Франсис Пикабиа. Каннибальский дада-манифест
Вы все обвиняемые. Встать! Говорить с вами можно, лишь когда вы стоите.
Встать, как при исполнении Марсельезы, государственного гимна России или God save the king1! Встать, как встают перед знаменем. Или перед ДАДА, которое выступает от имени жизни и обвиняет вас в том, что вы из снобизма любите только то, что дорого стоит.
Вы опять сели? Тем лучше, в таком случае вы будете слушать меня с большим вниманием.
Зачем вы теснитесь здесь, словно устрицы в бочке, и с таким же серьезным видом? Ведь вы серьезны, не так ли?
Серьезны, серьезны до смерти.
Смерть — дело серьезное, не правда ли?
Можно умереть героем или идиотом, что одно и то же. Единственное слово, значение которого возрастает день ото дня, — это слово смерть. Вы любите смерть, когда умирают другие.
Ну и пусть мрут, пусть дохнут, как мухи!
Бессмертны только деньги, они лишь странствуют от одного к другому.
Деньги — бог! Деньги — персона серьезная, они — залог семейной чести. Слава им, да здравствуют деньги! У кого они есть, тот почтенный человек.
Честь покупается и продается, как задница. Задница, как жареная картошка, представляет жизнь, и все вы со своей серьезностью пахнете хуже коровьего дерьма.
А вот дада не пахнет ничем, оно ничего не значит, оно — ничто.

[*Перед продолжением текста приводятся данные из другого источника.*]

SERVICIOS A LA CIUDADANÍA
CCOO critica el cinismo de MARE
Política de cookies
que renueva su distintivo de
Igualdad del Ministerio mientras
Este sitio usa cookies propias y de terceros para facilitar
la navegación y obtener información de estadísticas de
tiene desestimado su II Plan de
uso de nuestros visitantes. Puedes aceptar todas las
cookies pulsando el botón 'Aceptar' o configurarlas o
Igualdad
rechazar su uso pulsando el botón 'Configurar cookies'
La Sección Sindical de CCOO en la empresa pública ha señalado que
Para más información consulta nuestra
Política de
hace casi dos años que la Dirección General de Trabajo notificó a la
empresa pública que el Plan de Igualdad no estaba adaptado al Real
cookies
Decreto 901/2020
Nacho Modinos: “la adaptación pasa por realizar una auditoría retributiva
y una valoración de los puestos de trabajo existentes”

Дада, как ваши надежды, — ничто
как ваш рай — ничто
как ваши политические вожди — ничто
как ваши герои — ничто
как ваши художники — ничто
как ваши религии — ничто.
Свистите, орите, набейте мне морду — ну и что? Я говорил и буду говорить, что вы — олухи. Через три месяца мы, мои друзья и я, будем продавать вам наши картины за несколько франков.
Франсис Пикабиа расстается с дада
Я соглашаюсь со всеми идеями, но не более того — меня интересуют только они, а не то, что вокруг них витает, спекуляции по поводу идей мне отвратительны. «Но нужно же жить», говорите вы? Вы знаете не хуже меня, сколь коротка наша жизнь в сравнении со спекуляциями, которые окружают то или иное изобретение; мы только позавчера появились на свет, а уже завтра обречены умереть! Кубизм родился утром, чтобы умереть вечером того же дня, и его место занял дадаизм, который был столь же недолговечен: развитие продолжается, кто-то придумает название для нового, уже отжившего духовного движения, и так далее.
Дух дада жил только с 1913 по 1918 годы, в это время он постоянно развивался и менялся; затем он стал столь же неинтересен, как продукция Высшей школы искусства, публикации журнала «La Nouvelle Revue française»2 или другие статические изделия, предлагаемые определенными членами института. Замыслив прожить дольше положенного, дада замкнулось в самом себе. Набрасывая эти строки, я с сожалением думаю о том, что они огорчат некоторых моих друзей, которых я очень люблю, или обеспокоят определенных коллег, спекулирующих на дадаизме!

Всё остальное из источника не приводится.